As políticas comerciais afetam há muito o cenário da comida para animais na China. Pequim proíbe importações em larga escala de ração animal contendo carne bovina ou de frango, invocando temores da doença da vaca louca e gripe aviária, ainda que tenha relaxado suas regras dois anos atrás para permitir importações online. Em parte como resultado dessas restrições, no ano passado a China exportou US$ 148 milhões (R$ 544 milhões) em comida para animais aos Estados Unidos e importou apenas US$ 6,5 milhões (R$ 23,02 milhões).
A China também começou a permitir importações de carne bovina americana para consumo humano, no ano passado, em grande volume.
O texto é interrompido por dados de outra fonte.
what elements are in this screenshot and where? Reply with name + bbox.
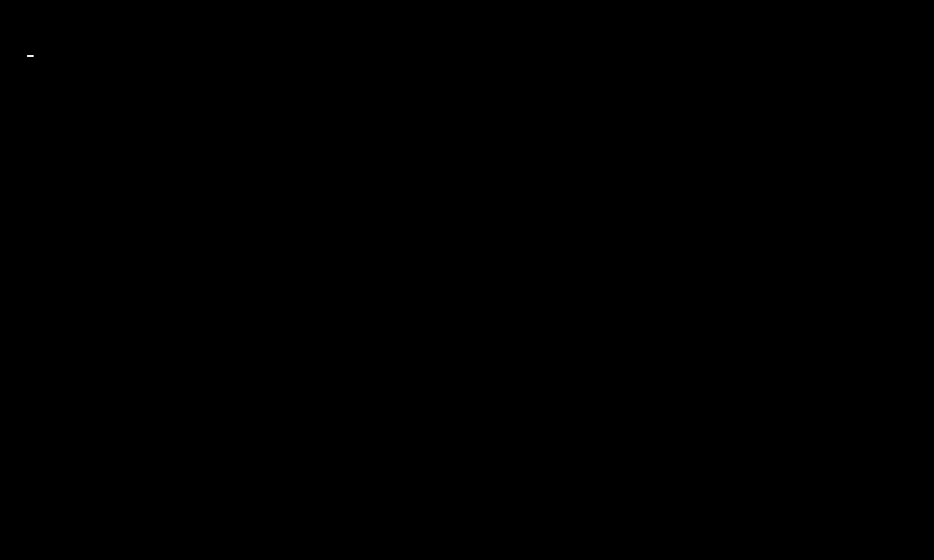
terminal-output bbox=[0, 0, 934, 61]
text-cursor bbox=[27, 55, 34, 57]
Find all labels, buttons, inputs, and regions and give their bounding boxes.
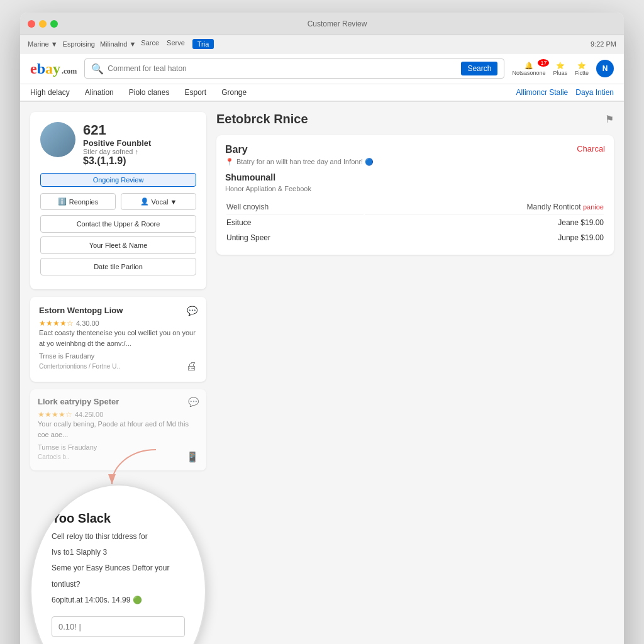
rating-value-2: 44.25l.00 — [75, 411, 103, 418]
browser-bar: Marine ▼ Esproising Milinalnd ▼ Sarce Se… — [20, 35, 624, 53]
feedback-header: Eetobrck Rnice ⚑ — [216, 112, 614, 126]
feedback-icon: ⚑ — [605, 113, 614, 125]
main-content: 621 Positive Founblet Stler day sofned ↑… — [20, 102, 624, 644]
search-bar: 🔍 Search — [84, 58, 504, 79]
ebay-logo[interactable]: ebay .com — [30, 60, 77, 77]
service-1: Esituce — [226, 216, 364, 230]
search-input[interactable] — [108, 64, 457, 73]
nav-right: Allimoncr Stalie Daya Intien — [516, 88, 614, 97]
browser-nav: Marine ▼ Esproising Milinalnd ▼ — [28, 40, 136, 48]
ebay-header: ebay .com 🔍 Search 🔔 17 Notsasonone ⭐ Pl… — [20, 53, 624, 84]
search-button[interactable]: Search — [461, 62, 497, 75]
title-bar: Customer Review — [20, 13, 624, 35]
comment-icon-2: 💬 — [188, 397, 199, 407]
tab-active[interactable]: Tria — [192, 39, 214, 49]
info-date-1: Trnse is Fraudany — [39, 352, 197, 360]
info-rating-2: ★★★★☆ 44.25l.00 — [38, 410, 199, 419]
table-row: Esituce Jeane $19.00 — [226, 216, 604, 230]
stars-2: ★★★★☆ — [38, 410, 72, 419]
vocal-button[interactable]: 👤 Vocal ▼ — [121, 193, 196, 210]
seller-price: $3.(1,1.9) — [83, 155, 196, 167]
info-sub-2: Cartocis b.. — [38, 453, 70, 460]
rating-value-1: 4.30.00 — [76, 319, 99, 327]
pages-label: Pluas — [553, 70, 567, 76]
right-panel: Eetobrck Rnice ⚑ Bary Charcal 📍 Btatry f… — [206, 112, 614, 644]
seller-info: 621 Positive Founblet Stler day sofned ↑… — [83, 122, 196, 167]
info-text-2: Your ocally bening, Paode at hfour aed o… — [38, 419, 199, 440]
col-header-middle: Mandly Ronticot panioe — [365, 200, 604, 214]
listing-name: Bary — [225, 144, 248, 155]
header-icons: 🔔 17 Notsasonone ⭐ Pluas ⭐ Fictte N — [512, 60, 614, 77]
responses-button[interactable]: ℹ️ Reonpies — [40, 193, 116, 210]
nav-bar: High delacy Alination Piolo clanes Espor… — [20, 84, 624, 102]
seller-title: Positive Founblet — [83, 138, 196, 148]
zoom-text-4: tontlust? — [52, 579, 185, 591]
info-title-2: Llork eatryipy Speter — [38, 397, 199, 406]
seller-avatar — [40, 122, 75, 157]
seller-top: 621 Positive Founblet Stler day sofned ↑… — [40, 122, 196, 167]
notifications-label: Notsasonone — [512, 70, 545, 76]
traffic-lights — [28, 20, 58, 28]
price-2: Junpe $19.00 — [365, 231, 604, 245]
info-card-2: 💬 Llork eatryipy Speter ★★★★☆ 44.25l.00 … — [30, 389, 206, 470]
zoom-inner: Yoo Slack Cell reloy tto thisr tddress f… — [52, 511, 185, 644]
tab-sarce[interactable]: Sarce — [141, 39, 159, 49]
points-btn[interactable]: ⭐ Fictte — [575, 62, 589, 76]
nav-alination[interactable]: Alination — [85, 88, 114, 97]
fleet-name-button[interactable]: Your Fleet & Name — [40, 236, 196, 254]
location-text: Btatry for an willt han tree day and Inf… — [236, 158, 374, 166]
contact-upper-button[interactable]: Contact the Upper & Roore — [40, 215, 196, 233]
nav-piolo-clanes[interactable]: Piolo clanes — [129, 88, 170, 97]
user-avatar[interactable]: N — [596, 60, 614, 77]
close-button[interactable] — [28, 20, 35, 28]
ongoing-review-button[interactable]: Ongoing Review — [40, 173, 196, 187]
shipping-table: Well cnoyish Mandly Ronticot panioe Esit… — [225, 199, 605, 246]
minimize-button[interactable] — [39, 20, 47, 28]
nav-allimoncr[interactable]: Allimoncr Stalie — [516, 88, 569, 97]
seller-score: 621 — [83, 122, 196, 138]
zoom-title: Yoo Slack — [52, 511, 185, 526]
info-sub-1: Contertoriontions / Fortne U.. — [39, 363, 120, 370]
nav-gronge[interactable]: Gronge — [221, 88, 247, 97]
stars-1: ★★★★☆ — [39, 319, 74, 328]
browser-tabs: Sarce Serve Tria — [141, 39, 214, 49]
info-rating-1: ★★★★☆ 4.30.00 — [39, 319, 197, 328]
feedback-title: Eetobrck Rnice — [216, 112, 308, 126]
tab-serve[interactable]: Serve — [167, 39, 185, 49]
nav-esproising[interactable]: Esproising — [63, 40, 95, 48]
info-date-2: Turnse is Fraudany — [38, 443, 199, 451]
print-icon-1: 🖨 — [186, 360, 197, 373]
nav-high-delacy[interactable]: High delacy — [30, 88, 70, 97]
cancel-btn[interactable]: Charcal — [577, 144, 605, 153]
zoom-text-2: Ivs to1 Slaphly 3 — [52, 547, 185, 558]
notifications-btn[interactable]: 🔔 17 Notsasonone — [512, 62, 545, 76]
location-icon: 📍 — [225, 158, 234, 166]
zoom-wrapper: Yoo Slack Cell reloy tto thisr tddress f… — [30, 478, 206, 644]
notifications-badge: 17 — [538, 59, 549, 67]
nav-daya-intien[interactable]: Daya Intien — [575, 88, 614, 97]
seller-card: 621 Positive Founblet Stler day sofned ↑… — [30, 112, 206, 289]
nav-esport[interactable]: Esport — [184, 88, 206, 97]
col-header-left: Well cnoyish — [226, 200, 364, 214]
zoom-text-1: Cell reloy tto thisr tddress for — [52, 531, 185, 543]
comment-icon-1: 💬 — [187, 306, 197, 316]
shipping-subtitle: Honor Appliation & Feebook — [225, 185, 605, 192]
monthly-label: panioe — [583, 203, 604, 211]
zoom-input[interactable] — [52, 616, 185, 637]
pages-btn[interactable]: ⭐ Pluas — [553, 62, 567, 76]
nav-marine[interactable]: Marine ▼ — [28, 40, 58, 48]
zoom-text-3: Seme yor Easy Bunces Deftor your — [52, 562, 185, 574]
maximize-button[interactable] — [50, 20, 58, 28]
price-1: Jeane $19.00 — [365, 216, 604, 230]
phone-icon-2: 📱 — [186, 451, 199, 463]
service-2: Unting Speer — [226, 231, 364, 245]
left-panel: 621 Positive Founblet Stler day sofned ↑… — [30, 112, 206, 644]
info-card-1: 💬 Estorn Wentopg Liow ★★★★☆ 4.30.00 Eact… — [30, 297, 206, 382]
listing-location: 📍 Btatry for an willt han tree day and I… — [225, 158, 605, 166]
seller-since: Stler day sofned ↑ — [83, 148, 196, 155]
nav-milinalnd[interactable]: Milinalnd ▼ — [100, 40, 136, 48]
points-label: Fictte — [575, 70, 589, 76]
action-row: ℹ️ Reonpies 👤 Vocal ▼ — [40, 193, 196, 210]
zoom-circle: Yoo Slack Cell reloy tto thisr tddress f… — [30, 484, 206, 644]
date-parlion-button[interactable]: Date tile Parlion — [40, 258, 196, 275]
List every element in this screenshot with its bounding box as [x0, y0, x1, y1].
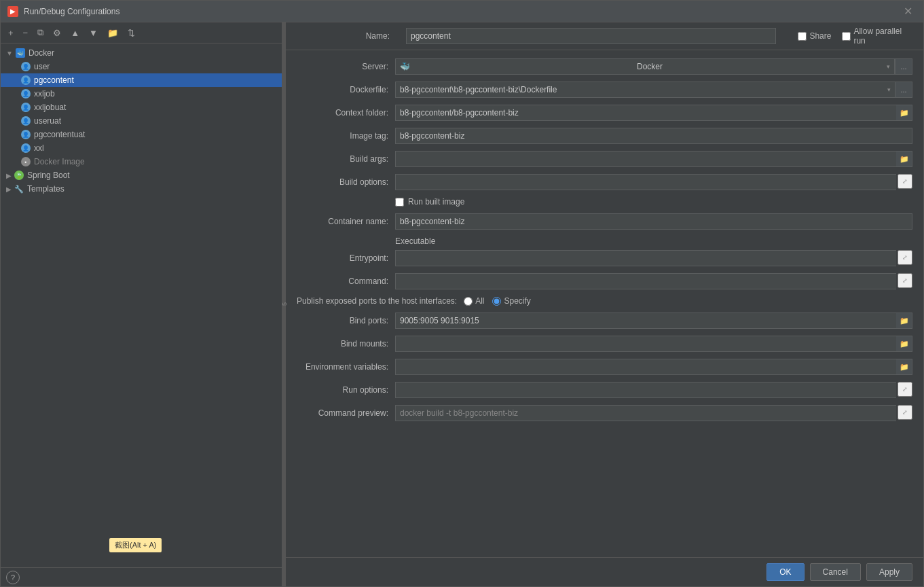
- pgccontentuat-icon: 👤: [21, 130, 31, 139]
- dockerfile-row: Dockerfile: b8-pgccontent\b8-pgccontent-…: [297, 82, 912, 98]
- apply-button[interactable]: Apply: [866, 563, 912, 581]
- command-label: Command:: [297, 277, 395, 286]
- radio-specify-label: Specify: [504, 296, 530, 306]
- bind-ports-input[interactable]: [395, 313, 896, 329]
- run-options-label: Run options:: [297, 385, 395, 395]
- bind-mounts-row: Bind mounts: 📁: [297, 336, 912, 352]
- allow-parallel-label: Allow parallel run: [853, 26, 912, 46]
- sort-button[interactable]: ⇅: [124, 26, 138, 40]
- env-vars-input[interactable]: [395, 359, 896, 375]
- close-button[interactable]: ✕: [900, 3, 917, 19]
- build-args-browse-button[interactable]: 📁: [896, 151, 912, 167]
- allow-parallel-option: Allow parallel run: [842, 26, 912, 46]
- move-down-button[interactable]: ▼: [86, 26, 101, 40]
- cancel-button[interactable]: Cancel: [810, 563, 861, 581]
- env-vars-browse-button[interactable]: 📁: [896, 359, 912, 375]
- ok-button[interactable]: OK: [766, 563, 804, 581]
- context-folder-label: Context folder:: [297, 108, 395, 118]
- command-field: ⤢: [395, 273, 912, 289]
- expand-docker-icon: ▼: [6, 50, 13, 57]
- server-value: Docker: [637, 62, 663, 71]
- xxljob-icon: 👤: [21, 89, 31, 99]
- tree-group-templates[interactable]: ▶ 🔧 Templates: [1, 182, 282, 196]
- bind-mounts-input[interactable]: [395, 336, 896, 352]
- bind-ports-browse-button[interactable]: 📁: [896, 313, 912, 329]
- context-folder-browse-button[interactable]: 📁: [896, 105, 912, 121]
- settings-button[interactable]: ⚙: [50, 26, 64, 40]
- copy-config-button[interactable]: ⧉: [34, 25, 47, 40]
- container-name-label: Container name:: [297, 217, 395, 226]
- left-bottom-toolbar: ?: [1, 567, 282, 586]
- tree-item-label: Docker Image: [34, 157, 85, 166]
- run-debug-dialog: ▶ Run/Debug Configurations ✕ + − ⧉ ⚙ ▲ ▼…: [0, 0, 924, 587]
- dockerfile-label: Dockerfile:: [297, 85, 395, 94]
- container-name-input[interactable]: [395, 213, 912, 230]
- context-folder-row: Context folder: 📁: [297, 105, 912, 121]
- server-settings-button[interactable]: ...: [895, 58, 912, 75]
- run-options-expand-button[interactable]: ⤢: [898, 382, 912, 397]
- remove-config-button[interactable]: −: [20, 26, 32, 40]
- config-tree: ▼ 🐳 Docker 👤 user 👤 pgccontent 👤 xxljob: [1, 43, 282, 567]
- image-tag-label: Image tag:: [297, 131, 395, 141]
- help-button[interactable]: ?: [6, 571, 20, 584]
- tree-item-docker-image[interactable]: ▪ Docker Image: [1, 155, 282, 168]
- build-args-input[interactable]: [395, 151, 896, 167]
- entrypoint-expand-button[interactable]: ⤢: [898, 250, 912, 265]
- docker-label: Docker: [29, 48, 54, 58]
- tree-item-pgccontentuat[interactable]: 👤 pgccontentuat: [1, 128, 282, 141]
- context-folder-field: 📁: [395, 105, 912, 121]
- spring-icon: 🍃: [14, 171, 24, 180]
- image-tag-input[interactable]: [395, 128, 912, 144]
- folder-button[interactable]: 📁: [104, 26, 122, 40]
- radio-all-option[interactable]: All: [464, 296, 484, 306]
- run-built-image-checkbox[interactable]: [395, 198, 404, 207]
- tree-group-docker[interactable]: ▼ 🐳 Docker: [1, 46, 282, 60]
- move-up-button[interactable]: ▲: [67, 26, 83, 40]
- wrench-icon: 🔧: [14, 184, 24, 194]
- docker-image-icon: ▪: [21, 157, 31, 166]
- allow-parallel-checkbox[interactable]: [842, 32, 851, 41]
- add-config-button[interactable]: +: [5, 26, 17, 40]
- dockerfile-browse-button[interactable]: ...: [895, 82, 912, 98]
- tree-item-xxl[interactable]: 👤 xxl: [1, 141, 282, 155]
- context-folder-input[interactable]: [395, 105, 896, 121]
- entrypoint-field: ⤢: [395, 250, 912, 266]
- tree-item-useruat[interactable]: 👤 useruat: [1, 114, 282, 128]
- share-label: Share: [809, 31, 831, 41]
- radio-specify-option[interactable]: Specify: [492, 296, 530, 306]
- entrypoint-row: Entrypoint: ⤢: [297, 250, 912, 266]
- bind-mounts-browse-button[interactable]: 📁: [896, 336, 912, 352]
- dockerfile-dropdown[interactable]: b8-pgccontent\b8-pgccontent-biz\Dockerfi…: [395, 82, 895, 98]
- share-checkbox[interactable]: [798, 32, 807, 41]
- image-tag-row: Image tag:: [297, 128, 912, 144]
- useruat-icon: 👤: [21, 116, 31, 126]
- tree-item-xxljob[interactable]: 👤 xxljob: [1, 87, 282, 101]
- name-input[interactable]: [406, 28, 776, 44]
- build-options-input[interactable]: [395, 174, 896, 190]
- radio-specify-input[interactable]: [492, 297, 501, 306]
- entrypoint-input[interactable]: [395, 250, 896, 266]
- run-options-input[interactable]: [395, 382, 896, 398]
- tree-item-xxljobuat[interactable]: 👤 xxljobuat: [1, 101, 282, 114]
- tree-item-user[interactable]: 👤 user: [1, 60, 282, 73]
- command-preview-field: ⤢: [395, 405, 912, 421]
- tree-item-label: pgccontent: [34, 75, 74, 85]
- radio-all-input[interactable]: [464, 297, 473, 306]
- command-expand-button[interactable]: ⤢: [898, 273, 912, 288]
- run-options-field: ⤢: [395, 382, 912, 398]
- command-preview-expand-button[interactable]: ⤢: [898, 405, 912, 420]
- tree-item-pgccontent[interactable]: 👤 pgccontent: [1, 73, 282, 87]
- tree-group-spring-boot[interactable]: ▶ 🍃 Spring Boot: [1, 168, 282, 182]
- build-options-row: Build options: ⤢: [297, 174, 912, 190]
- bind-mounts-label: Bind mounts:: [297, 339, 395, 349]
- app-icon: ▶: [7, 6, 18, 17]
- publish-ports-label: Publish exposed ports to the host interf…: [297, 296, 464, 306]
- entrypoint-label: Entrypoint:: [297, 253, 395, 263]
- server-dropdown[interactable]: 🐳 Docker ▾: [395, 58, 895, 75]
- env-vars-field: 📁: [395, 359, 912, 375]
- server-label: Server:: [297, 62, 395, 71]
- command-input[interactable]: [395, 273, 896, 289]
- bind-ports-row: Bind ports: 📁: [297, 313, 912, 329]
- form-scroll-area: Server: 🐳 Docker ▾ ...: [286, 50, 923, 557]
- build-options-expand-button[interactable]: ⤢: [898, 174, 912, 189]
Executivos do setor na China dizem que importar ração animal dos Estados Unidos se tornou mais difícil desde maio, e que a culpa é da guerra comercial. O EPet, um mercado online de produtos para animais de estimação chinês, afirmou na metade de setembro que os controles de importação estavam se tornando mais rigorosos e que as autoridades estavam executando mais inspeções.
"Infelizmente, a indústria de ração animal foi afetada pela tempestade comercial", a empresa afirmou.
Roy Cheng, agente de importação que trabalha com comida americana para animais em Xangai, disse que os produtos que importa sofreram pelo menos seis inspeções nos dois últimos meses. Antes da guerra comercial, acontecia menos de uma inspeção por mês, ele disse.
"Estou me transformando em político, assistindo a noticiários sobre a guerra comercial a cada dia, embora eu seja apenas um vendedor de comida para animais", ele disse.